Collected data
******************************
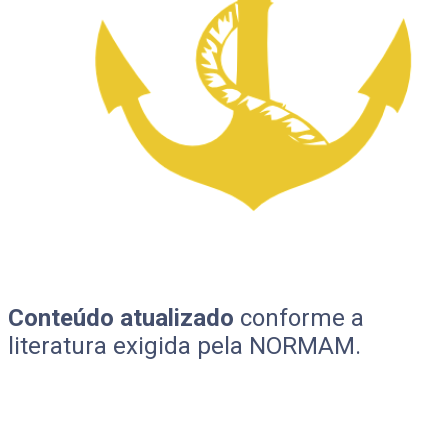
Conteúdo atualizado
conforme a
literatura exigida pela NORMAM.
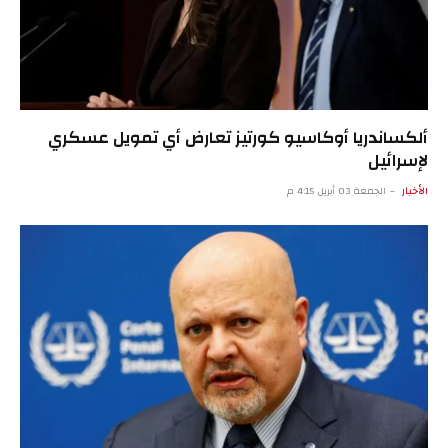
ألكساندريا أوكاسيو كورتيز تعارض أي تمويل عسكري
لإسرائيل
الأخبار
الجمعة 03 أبريل 4:15 م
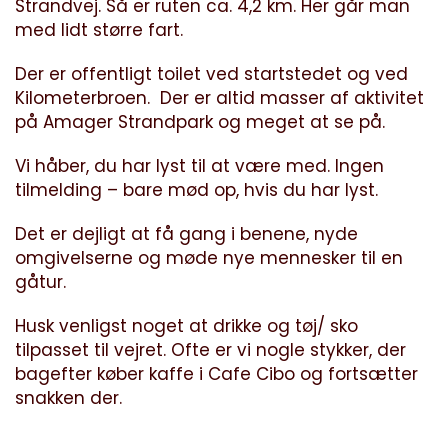
Strandvej. Så er ruten ca. 4,2 km. Her går man
med lidt større fart.
Der er offentligt toilet ved startstedet og ved
Kilometerbroen. Der er altid masser af aktivitet
på Amager Strandpark og meget at se på.
Vi håber, du har lyst til at være med. Ingen
tilmelding – bare mød op, hvis du har lyst.
Det er dejligt at få gang i benene, nyde
omgivelserne og møde nye mennesker til en
gåtur.
Husk venligst noget at drikke og tøj/ sko
tilpasset til vejret. Ofte er vi nogle stykker, der
bagefter køber kaffe i Cafe Cibo og fortsætter
snakken der.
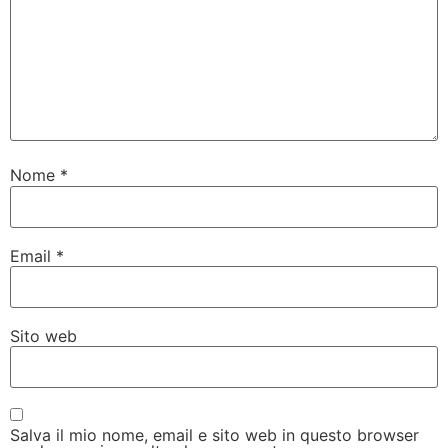
Nome
*
Email
*
Sito web
Salva il mio nome, email e sito web in questo browser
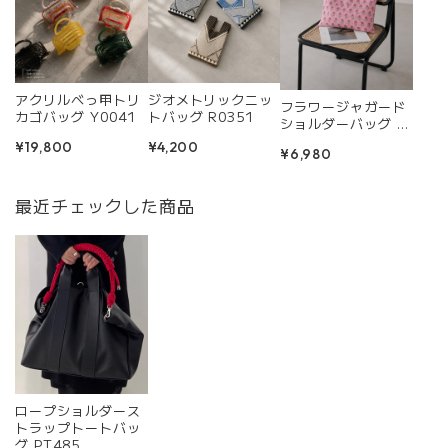
アクリルべっ甲トリ
ジオメトリックニッ
フラワージャガード
カゴバッグ Y0041
トバッグ R0351
ショルダーバッグ R
0459
¥19,800
¥4,200
¥6,980
最近チェックした商品
ロープショルダース
トラップトートバッ
グ PT485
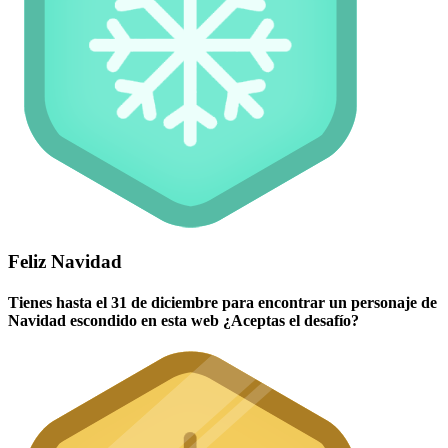
Feliz Navidad
Tienes hasta el 31 de diciembre para encontrar un personaje de
Navidad escondido en esta web ¿Aceptas el desafío?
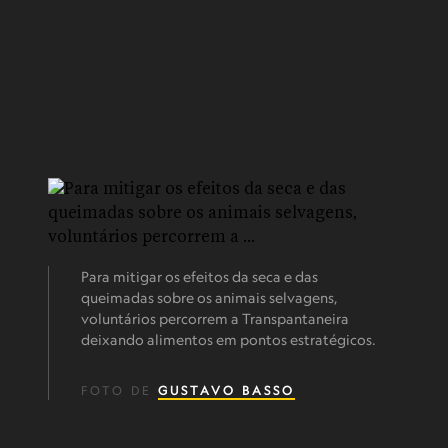
Para mitigar os efeitos da seca e das
queimadas sobre os animais selvagens,
voluntários percorrem a Transpantaneira
deixando alimentos em pontos estratégicos.
FOTO DE
GUSTAVO BASSO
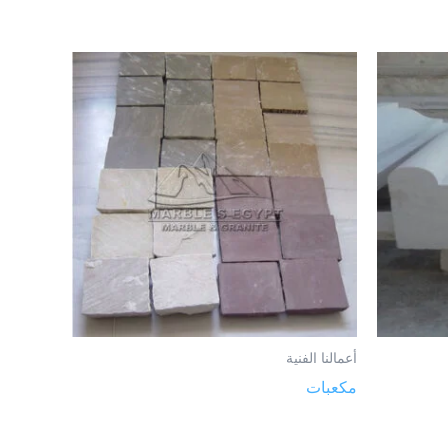
أعمالنا الفنية
مكعبات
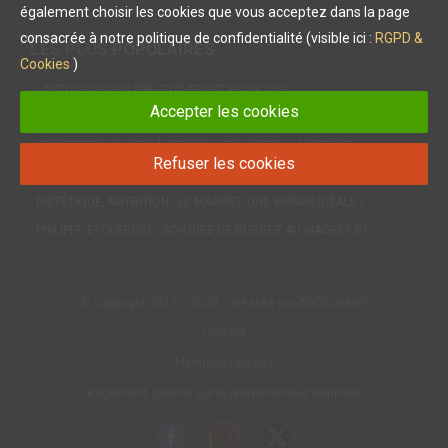
également choisir les cookies que vous acceptez dans la page
consacrée à notre politique de confidentialité (visible ici :
RGPD &
LES PLUS
POPULAIRES
Cookies
)
L’ASTUCE DE PHILIPPE ETCHEBEST POUR UNE…
Accepter les cookies
MAGRET DE CANARD : LE CHEF PHILIPPE ETCHEBEST NOUS…
LES PETITES SAUCES À SERVIR AVEC NOTRE MAGRET DE…
Refuser les cookies
INÉDIT : LE CONFIT POUR LA PREMIÈRE FOIS DANS UNE…
DIÉTÉTIQUE, NUTRITION : LE MAGRET, UNE VIANDE IDÉALE !
PHILIPPE ETCHEBEST : SON IDÉE DE BURGER AU MAGRET ET…
© Copyright 2017 – 2020 – Réalisé par ADOCOM-RP
Contact
Mentions Légales
Règlement général sur la protection des données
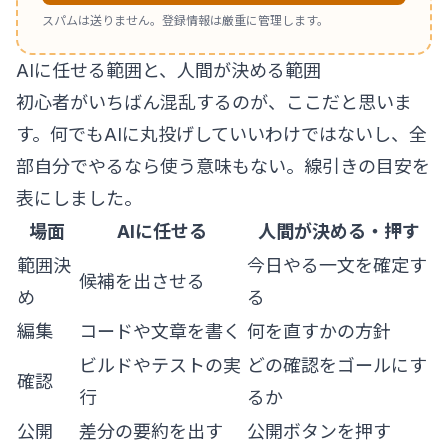
スパムは送りません。登録情報は厳重に管理します。
AIに任せる範囲と、人間が決める範囲
初心者がいちばん混乱するのが、ここだと思いま
す。何でもAIに丸投げしていいわけではないし、全
部自分でやるなら使う意味もない。線引きの目安を
表にしました。
場面
AIに任せる
人間が決める・押す
範囲決
今日やる一文を確定す
候補を出させる
め
る
編集
コードや文章を書く
何を直すかの方針
ビルドやテストの実
どの確認をゴールにす
確認
行
るか
公開
差分の要約を出す
公開ボタンを押す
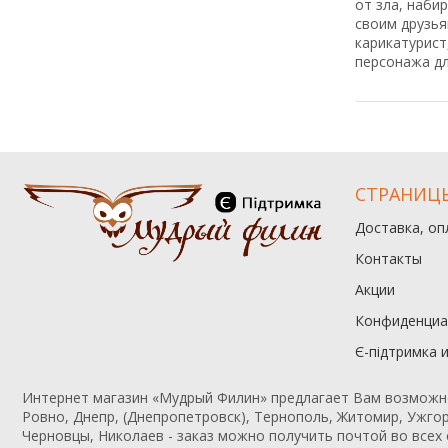
от зла, наби
своим друзья
карикатурист
персонажа дл
СТРАНИЦ
Доставка, оп
Контакты
Акции
Конфиденциа
Є-підтримка 
Интернет магазин «Мудрый Филин» предлагает Вам возможност
Ровно, Днепр, (Днепропетровск), Тернополь, Житомир, Ужгор
Черновцы, Николаев - заказ можно получить почтой во всех 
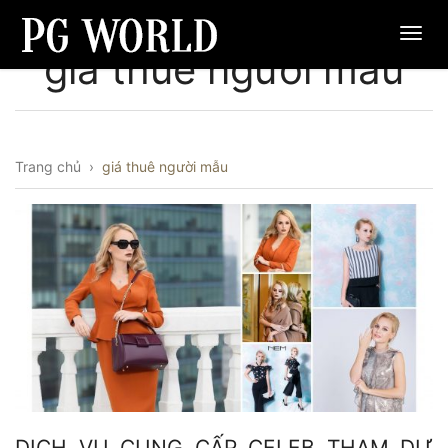
giá thuê người mẫu
Trang chủ
›
giá thuê người mẫu
DỊCH VỤ CUNG CẤP CELEB THAM DỰ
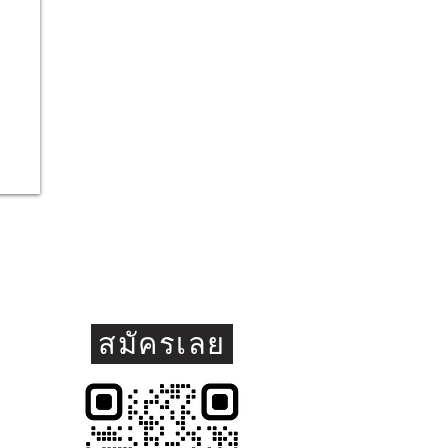
สมัครเลย
อเงิน เขต
20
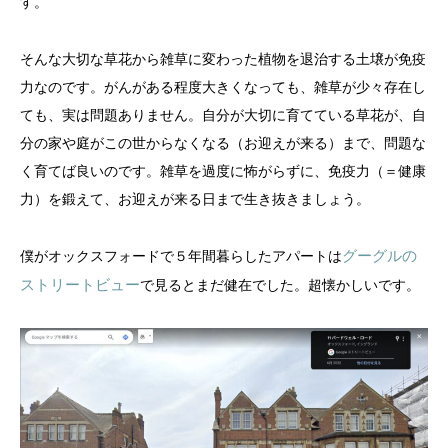
す。
そんな大切な草花から雑草に変わった植物を退治する土壌が免疫
力なのです。がんがある程度大きくなっても、雑草が少々存在し
ても、実は問題ありません。自分が大切に育てている草花が、自
分の家や庭がこの世からなくなる（お迎えが来る）まで、問題な
く育てば良いのです。雑草を過度に怖がらずに、免疫力（＝健康
力）を鍛えて、お迎えが来る日まで生き抜きましょう。
僕がオックスフォードで５年間暮らしたアパートは
グーグルの
ストリートビュー
で見るとまだ健在でした。超懐かしいです。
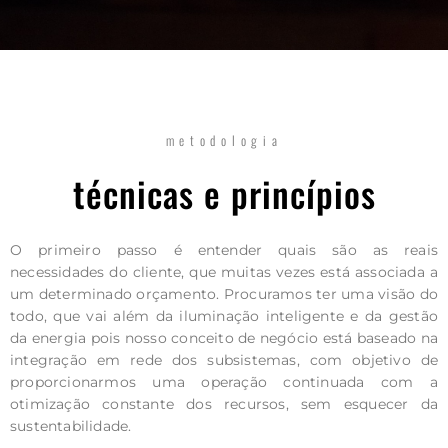
metodologia
técnicas e princípios
O primeiro passo é entender quais são as reais
necessidades do cliente, que muitas vezes está associada a
um determinado orçamento. Procuramos ter uma visão do
todo, que vai além da iluminação inteligente e da gestão
da energia pois nosso conceito de negócio está baseado na
integração em rede dos subsistemas, com objetivo de
proporcionarmos uma operação continuada com a
otimização constante dos recursos, sem esquecer da
sustentabilidade.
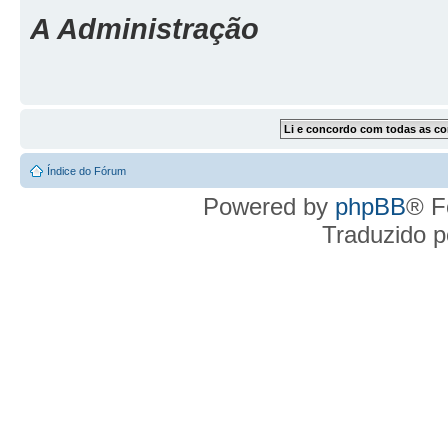
A Administração
Índice do Fórum
Powered by
phpBB
® F
Traduzido 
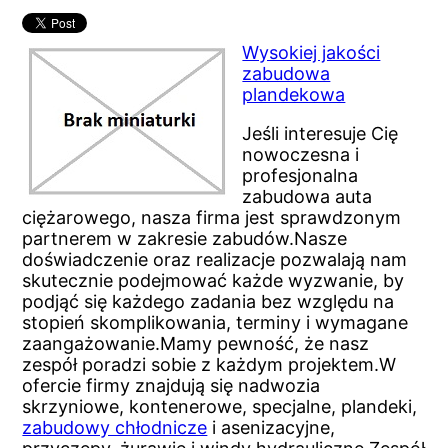
Wysokiej jakości
zabudowa
plandekowa
Jeśli interesuje Cię
nowoczesna i
profesjonalna
zabudowa auta
ciężarowego, nasza firma jest sprawdzonym
partnerem w zakresie zabudów.Nasze
doświadczenie oraz realizacje pozwalają nam
skutecznie podejmować każde wyzwanie, by
podjąć się każdego zadania bez względu na
stopień skomplikowania, terminy i wymagane
zaangażowanie.Mamy pewność, że nasz
zespół poradzi sobie z każdym projektem.W
ofercie firmy znajdują się nadwozia
skrzyniowe, kontenerowe, specjalne, plandeki,
zabudowy chłodnicze
i asenizacyjne,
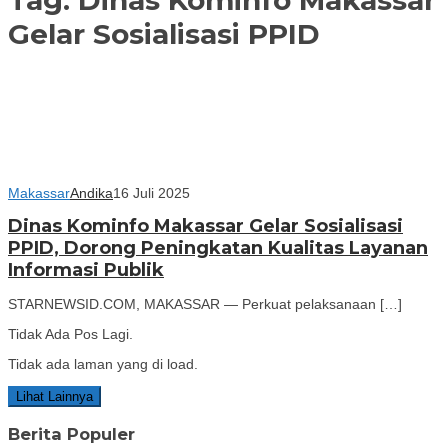
Gelar Sosialisasi PPID
Makassar
Andika
16 Juli 2025
Dinas Kominfo Makassar Gelar Sosialisasi
PPID, Dorong Peningkatan Kualitas Layanan
Informasi Publik
STARNEWSID.COM, MAKASSAR — Perkuat pelaksanaan […]
Tidak Ada Pos Lagi.
Tidak ada laman yang di load.
Lihat Lainnya
Berita Populer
******************************
Look through the entries. Copy out each line with "ETCHEBEST" in it.

• [The completed task]
L’ASTUCE DE PHILIPPE ETCHEBEST POUR UNE…
MAGRET DE CANARD : LE CHEF PHILIPPE ETCHEBEST NOUS…
PHILIPPE ETCHEBEST : SON IDÉE DE BURGER AU MAGRET ET…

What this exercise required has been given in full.